%%
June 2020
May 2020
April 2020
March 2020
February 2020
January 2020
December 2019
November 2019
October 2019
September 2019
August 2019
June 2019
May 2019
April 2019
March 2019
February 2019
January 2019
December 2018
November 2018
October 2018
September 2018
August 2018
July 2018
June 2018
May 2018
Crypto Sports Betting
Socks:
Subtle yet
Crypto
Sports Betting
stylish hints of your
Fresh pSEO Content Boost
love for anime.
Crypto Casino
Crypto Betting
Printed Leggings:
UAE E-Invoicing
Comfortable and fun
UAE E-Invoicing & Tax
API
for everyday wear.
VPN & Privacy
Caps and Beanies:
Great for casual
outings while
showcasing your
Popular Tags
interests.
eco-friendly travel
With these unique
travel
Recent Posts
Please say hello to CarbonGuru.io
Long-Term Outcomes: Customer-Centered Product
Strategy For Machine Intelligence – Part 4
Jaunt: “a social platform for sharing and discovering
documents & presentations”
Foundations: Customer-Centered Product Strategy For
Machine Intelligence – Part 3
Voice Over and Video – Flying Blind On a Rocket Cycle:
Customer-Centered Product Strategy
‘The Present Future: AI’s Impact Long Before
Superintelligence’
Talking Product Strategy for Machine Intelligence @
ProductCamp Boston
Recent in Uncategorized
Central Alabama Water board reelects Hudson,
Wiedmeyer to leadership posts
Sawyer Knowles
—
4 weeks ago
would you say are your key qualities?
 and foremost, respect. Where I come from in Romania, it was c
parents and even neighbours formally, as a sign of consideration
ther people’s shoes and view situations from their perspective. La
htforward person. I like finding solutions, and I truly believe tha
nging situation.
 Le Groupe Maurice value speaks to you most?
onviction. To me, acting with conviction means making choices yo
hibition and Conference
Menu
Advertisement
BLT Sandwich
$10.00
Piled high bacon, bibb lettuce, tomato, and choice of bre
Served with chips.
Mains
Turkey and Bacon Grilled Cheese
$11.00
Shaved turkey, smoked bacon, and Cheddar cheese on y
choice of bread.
%%
%%
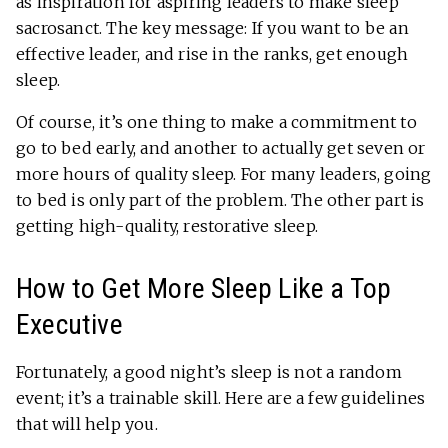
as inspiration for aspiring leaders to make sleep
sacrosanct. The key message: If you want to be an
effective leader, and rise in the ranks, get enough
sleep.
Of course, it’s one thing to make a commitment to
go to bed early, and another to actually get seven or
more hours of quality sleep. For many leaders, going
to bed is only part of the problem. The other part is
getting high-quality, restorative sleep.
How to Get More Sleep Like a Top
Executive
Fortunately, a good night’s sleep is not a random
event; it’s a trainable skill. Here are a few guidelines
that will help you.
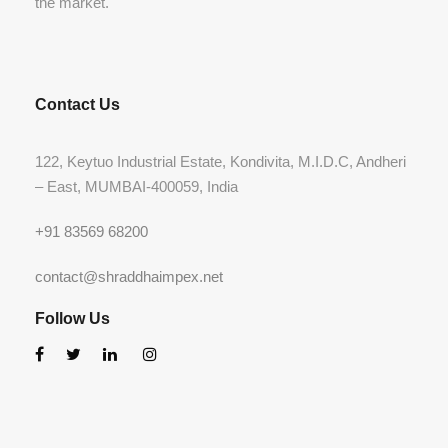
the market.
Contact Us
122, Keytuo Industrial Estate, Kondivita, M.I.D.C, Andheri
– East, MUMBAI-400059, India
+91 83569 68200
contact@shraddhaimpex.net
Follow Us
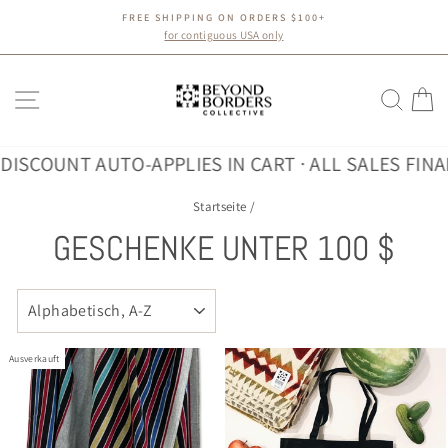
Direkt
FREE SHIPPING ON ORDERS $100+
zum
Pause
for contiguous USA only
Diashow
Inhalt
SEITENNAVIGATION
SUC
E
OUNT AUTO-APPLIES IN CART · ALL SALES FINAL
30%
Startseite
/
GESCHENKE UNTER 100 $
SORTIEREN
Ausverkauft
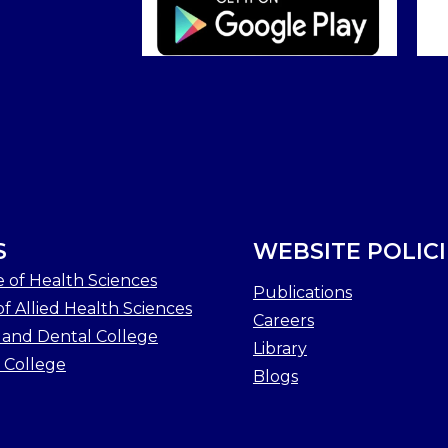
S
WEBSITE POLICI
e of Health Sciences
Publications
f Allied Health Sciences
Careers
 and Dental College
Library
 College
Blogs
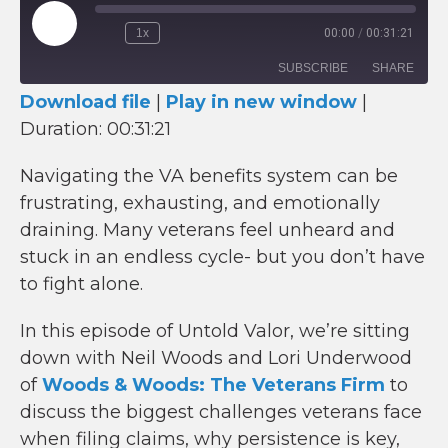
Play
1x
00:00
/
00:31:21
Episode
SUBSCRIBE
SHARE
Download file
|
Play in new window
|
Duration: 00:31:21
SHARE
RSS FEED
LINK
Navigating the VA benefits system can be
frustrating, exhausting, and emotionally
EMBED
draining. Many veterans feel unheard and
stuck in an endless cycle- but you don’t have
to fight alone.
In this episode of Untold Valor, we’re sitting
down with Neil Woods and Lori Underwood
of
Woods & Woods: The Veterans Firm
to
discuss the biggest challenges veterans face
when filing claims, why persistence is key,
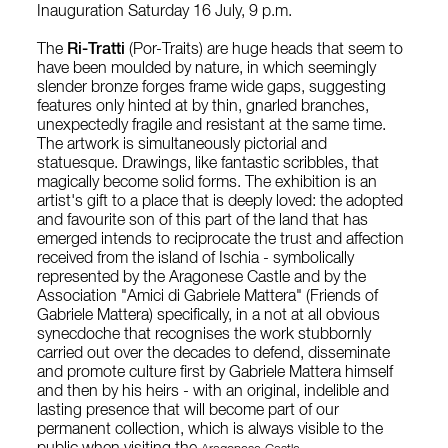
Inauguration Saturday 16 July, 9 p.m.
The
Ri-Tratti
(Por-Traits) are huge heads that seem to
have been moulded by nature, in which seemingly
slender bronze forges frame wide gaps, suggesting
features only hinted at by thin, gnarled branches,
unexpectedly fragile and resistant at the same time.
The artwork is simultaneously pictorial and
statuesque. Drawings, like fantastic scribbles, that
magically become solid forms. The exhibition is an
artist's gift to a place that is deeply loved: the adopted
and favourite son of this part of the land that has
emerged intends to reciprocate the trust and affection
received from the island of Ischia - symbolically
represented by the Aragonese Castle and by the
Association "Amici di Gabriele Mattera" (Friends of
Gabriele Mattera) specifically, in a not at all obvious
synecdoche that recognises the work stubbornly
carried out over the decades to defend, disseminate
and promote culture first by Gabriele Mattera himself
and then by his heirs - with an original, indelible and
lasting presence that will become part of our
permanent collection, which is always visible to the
%%
:: WORK INSTRUCTION ::
From the records above, pull every line that carries the word "Recent".

:: WRITTEN REPLY ::
Recent Posts
Recent in Uncategorized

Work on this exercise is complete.